Various researchers claim that the augmented level of the serum cholesterol is the imperative feature of the atherogenesis factor (Li et al., 2008). The epidemiological study confirms the correlation between the LDL, TC and the serve degree of the AS, and the elevated level of oxidized LDL was connected with the enhance frequency of hypertriglyceridemia (Goldstein et al., 1973). It already proved that the AS clinical complications were inhibited, and the lifetime was delayed via reducing the concentration of the blood lipid profile viz., TG, TC and LDL (Illingworth and Bacon, 1987). However, the concentration of the HDL was enhanced in the AS conditions, and it also showed that the HDL was inversely associated with the risk factor of the AS (Castelli et al., 1986, Gordon et al., 1989). The current investigation explained that the crocetin significantly enhanced the hyperlipidemia, confirming that the crocetin could be beneficial for the lipid profile via attenuating the progression of AS.

The lipid metabolism disorder and inflammatory mediators, also arise in the aorta of the hypercholesterolemic rats (Deng et al., 2006, Deng et al., 2015). The previous reports showed that the unusual inflammatory reaction may take part in the progression and expansion of the AS (Haddy et al., 2003). During the AS condition, proinflammatory inflammatory mediators viz., (IL-6 and TNF-α) was activated through the macrophage activation and the endothelial cell propagation. Consequently, for the treatment of atherogenesis disease, anti inflammatory therapy was also needed (Voloshyna et al., 2014). In the present investigation, we observed that the crocetin not only restored the level of the lipid profile in the HCD induced AS, but also attenuated the inflammatory cytokine (IL-6 and TNF-α) secretion, exposing that the vascular protecting effects of crocetin could be associated with the minimization of inflammation response.

It has been proved that the oxidative stress and vascular inflammation arises during AS expression, which plays a significant function in the promotion of the endothelial damage and expression of the AS disease (Rosenson and Stafforini, 2012, Wang et al., 2013). MDA and SOD, both are the oxidative stress markers. MDA is the significant indicator of the oxidative stress and its concentration in the serum can be utilized to identify the lipid peroxidation injury (Chen et al., 2014, Kumar and Bhandari, 2013). Another antioxidant marker such as SOD is utilized to protect the cell from the oxidative damage (Wang et al., 2014a, Wang et al., 2014b). In the current investigation, we observed the considerably reduce level of SOD and the considerably enhance concentration of the MDA in the HCD induced AS rats. The result of the current investigation showed that the crocetin enhanced the AS in the rat via attenuating the oxidative stress.

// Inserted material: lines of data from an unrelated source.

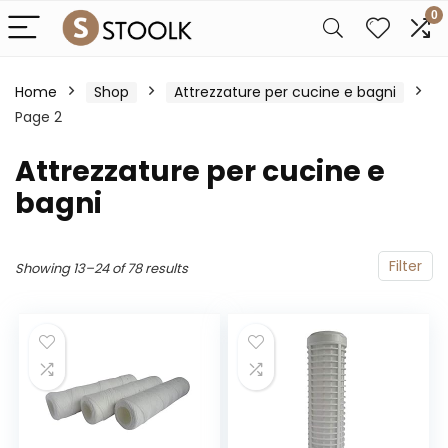
0
Home
Shop
Attrezzature per cucine e bagni
Page 2
Attrezzature per cucine e
bagni
Filter
Showing 13–24 of 78 results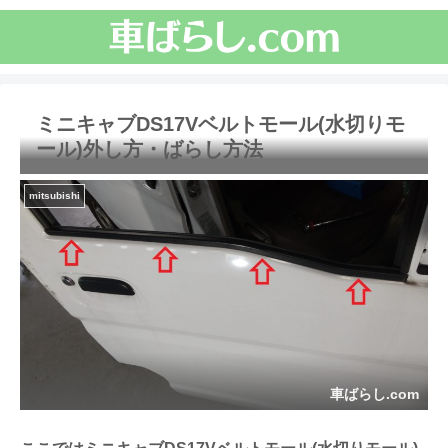
ミニキャブDS17Vベルトモール(水切りモ
ール)外し方・ばらし方法
mitsubishi
車ばらし.com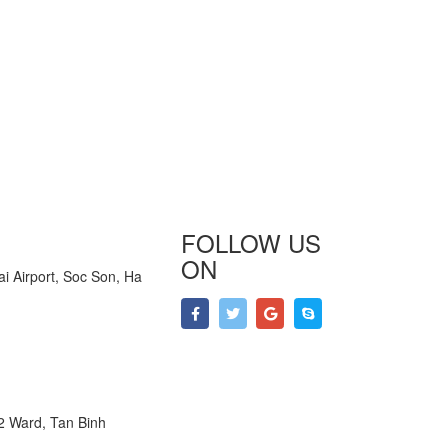
FOLLOW US
ON
i Airport, Soc Son, Ha
 2 Ward, Tan Binh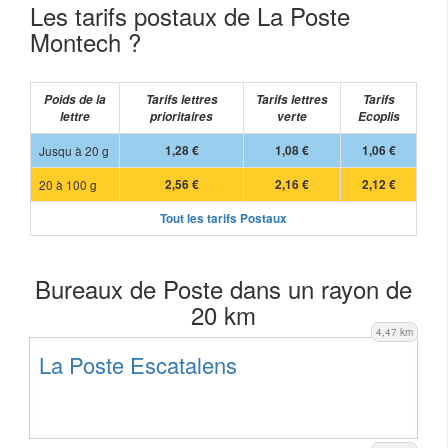
Les tarifs postaux de La Poste
Montech ?
Poids de la
Tarifs lettres
Tarifs lettres
Tarifs
lettre
prioritaires
verte
Ecoplis
Jusqu à 20 g
1,28 €
1,08 €
1,06 €
20 à 100 g
2,56 €
2,16 €
2,12 €
Tout les tarifs Postaux
Bureaux de Poste dans un rayon de
20 km
4,47 km
La Poste Escatalens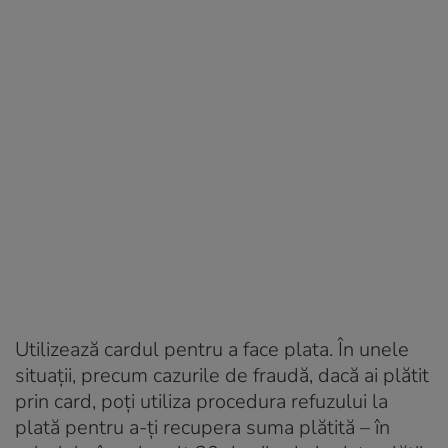
Utilizează cardul pentru a face plata. În unele
situaţii, precum cazurile de fraudă, dacă ai plătit
prin card, poţi utiliza procedura refuzului la
plată pentru a-ţi recupera suma plătită – în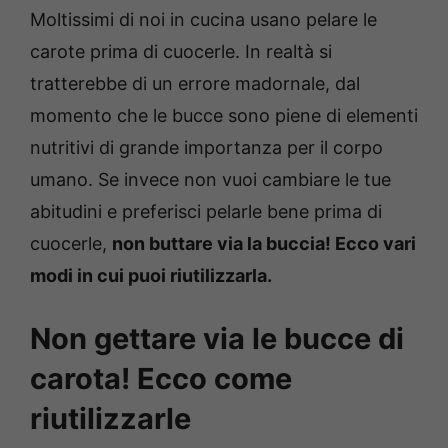
Moltissimi di noi in cucina usano pelare le
carote prima di cuocerle. In realtà si
tratterebbe di un errore madornale, dal
momento che le bucce sono piene di elementi
nutritivi di grande importanza per il corpo
umano. Se invece non vuoi cambiare le tue
abitudini e preferisci pelarle bene prima di
cuocerle,
non buttare via la buccia! Ecco vari
modi in cui puoi riutilizzarla.
Non gettare via le bucce di
carota! Ecco come
riutilizzarle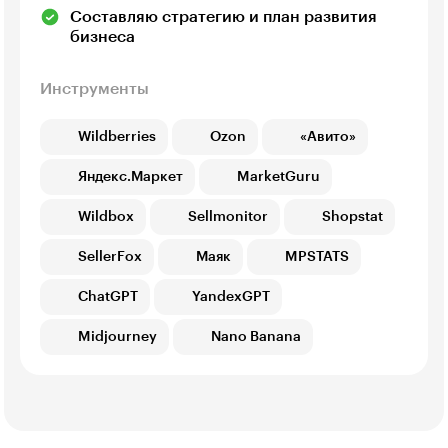
Составляю стратегию и план развития
бизнеса
Инструменты
Wildberries
Ozon
«Авито»
Яндекс.Маркет
MarketGuru
Wildbox
Sellmonitor
Shopstat
SellerFox
Маяк
MPSTATS
ChatGPT
YandexGPT
Midjourney
Nano Banana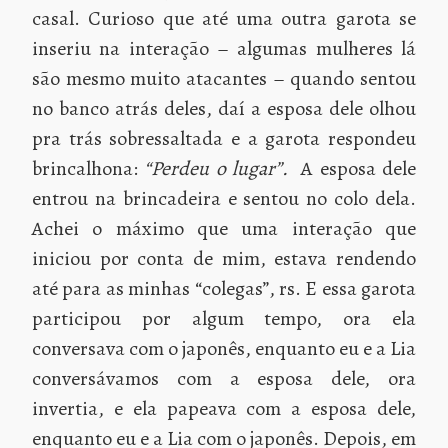
casal. Curioso que até uma outra garota se
inseriu na interação – algumas mulheres lá
são mesmo muito atacantes – quando sentou
no banco atrás deles, daí a esposa dele olhou
pra trás sobressaltada e a garota respondeu
brincalhona:
“Perdeu o lugar”.
A esposa dele
entrou na brincadeira e sentou no colo dela.
Achei o máximo que uma interação que
iniciou por conta de mim, estava rendendo
até para as minhas “colegas”, rs. E essa garota
participou por algum tempo, ora ela
conversava com o japonês, enquanto eu e a Lia
conversávamos com a esposa dele, ora
invertia, e ela papeava com a esposa dele,
enquanto eu e a Lia com o japonês. Depois, em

According to the few researches, p38 MAPK signaling pathway is connected with the inflammatory response (Craig et al., 2000, Wang et al., 2014a, Wang et al., 2014b). The level of the IL-6 and TNF-α was enhanced during the expansion of p38 MAPK signaling pathway (Craig et al., 2000, Illingworth and Bacon, 1987, Kazi and Qian, 2009). In the present investigation, we found almost alike results with the above discussed studies. In the current investigation we observed the enhanced concentration of the inflammatory mediators, which revealed the activation of the p-p38 MAPK signaling. We also scrutinized the expression of the p-p38 MAPK, which was considerably amplified in the HCD induced AS rats (Wang et al., 2015). But, in our experiment we observed the down regulating expression of p-p38 MAPK in crocetin received rats. The current data confirmed that the changes in the concentration of the inflammatory mediators were strongly connected to change the p-p38 MAPK. Crocetin received group rats also influence the proinflammatory cytokines expression via changeable the p-p38 MAPK pathways. The current effect was connected to the antioxidant effect of the crocetin because oxidative stresses encourage the p-p38 MAPK expression.

Conclusion

In conclusion, the current investigation claims that the crocetin reduced the AS expression via inhibiting the inflammatory response and oxidative stress connected with the p38 MAPK pathway. Our result in addition tinted the importance of crocetin in the treatment of different CVS including AS.